Но нашему «топтыжке» была уготована иная судьба, уникальная!
Довелось ему и не одну тысячу верст по железным дорогам отмотать, и не одну тысячу морских миль пройти на пароходе «Императрица Екатерина II», и мир посмотреть, и пороху понюхать, и с известными людьми «познакомиться». Узнал Земляк и про дружбу фронтовую солдатскую, настоящую, и про подлость человеческую, малохольную…
Повидал наш медведь, чего и мужик русский отродясь не видал и не ведал! Есть в Ледовитом океане острова, Медвежьи скалы называются. Почему и в честь кого из мишкиной родни так их назвали — Бог весть, но только наш косолапый побывал в тех местах лично. Опасаясь атак немецких субмарин, наш транспорт, выйдя из Архангельска, сперва поднимался на север и, лишь обогнув Медвежьи скалы, начинал спускаться в Атлантику.
Сохранилась даже кинохроника с Земляком на «Императрице Екатерине II» (в скором времени ее можно будет увидеть на нашем сайте).
Совершив двухнедельное морское путешествие, наш герой прибыл во французский порт Брест.
Для него это путешествие стало «билетом в один конец», обратно в Россию он уже не вернулся.
О фронтовых буднях Земляка сохранилось совсем немного сведений. В разных статьях, репортажах и фильмах упоминается о том, как во время вражеской газовой атаки он «проявил смекалку» и зарылся мордой в сырую землю, чтобы не надышаться отравой.
Рассказывают и том, что лечили его от последствий отравления красным вином и что медведь пристрастился к этому «лекарству». Конечно, он был всеобщим любимцем еще и потому, что бойцы видели в нем связь с далекой Родиной. Солдаты из других подразделений, желая повидать земляка и сфотографироваться с ним на память, приходили во 2-й батальон 5-го полка с обязательными гостинцами. Несли фрукты, сахар, краюху хлеба с солью, а когда и бутылочку любимого мишкиного «лекарства»…
Любопытный момент! Медведь был всегда благодушен в окружении русских солдат, одетых в форму цвета хаки, но стоило появиться «голубым» французам, как Земляк начинал нервничать и огрызаться. Случалось, что особо смелым гостям доставалось отведать и когтистой мишкиной лапы.

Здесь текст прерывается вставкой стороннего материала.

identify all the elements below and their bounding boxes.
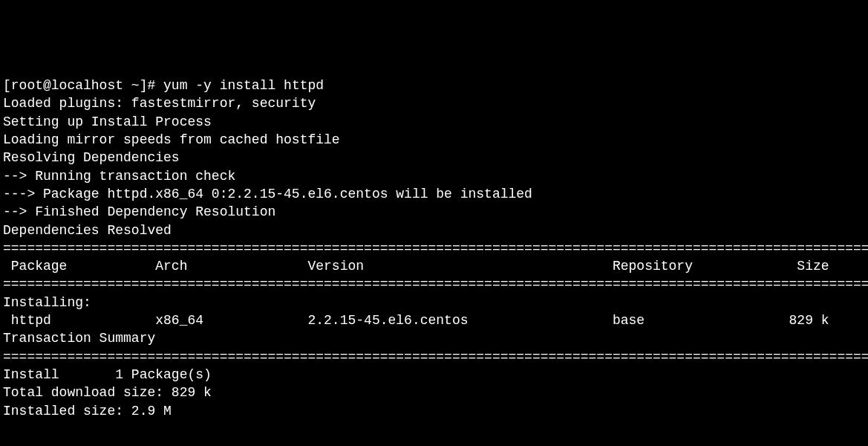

Побывал Земляк и в лагере Ля Куртин, где произошел мятеж, расколовший русское воинское братство на два непримиримых лагеря. Тут-то и узнал он про подлость человеческую. Понимая, что офицеры не оставят полковой талисман мятежникам, облил какой-то негодяй кипятком нашего медведя.
Ну а после «триажа» оказался наш герой в 1-й категории и вместе с Русским Легионом Чести выступил в новый поход из лагеря Курно в Лаваль, где была создана Русская база.
После того как в марте 1920 года Русская база была окончательно расформирована и русские разъехались кто куда, передали нашего медведя в зоосад, где он провел остаток своей жизни, сидя в клетке, пока не умер в 1933 году.
В некоторых публикациях можно встретить упоминание о том, что «опекунство» над Земляком взяла Жанна Флорентина Буржуа, более известная под псевдонимом Мистангет.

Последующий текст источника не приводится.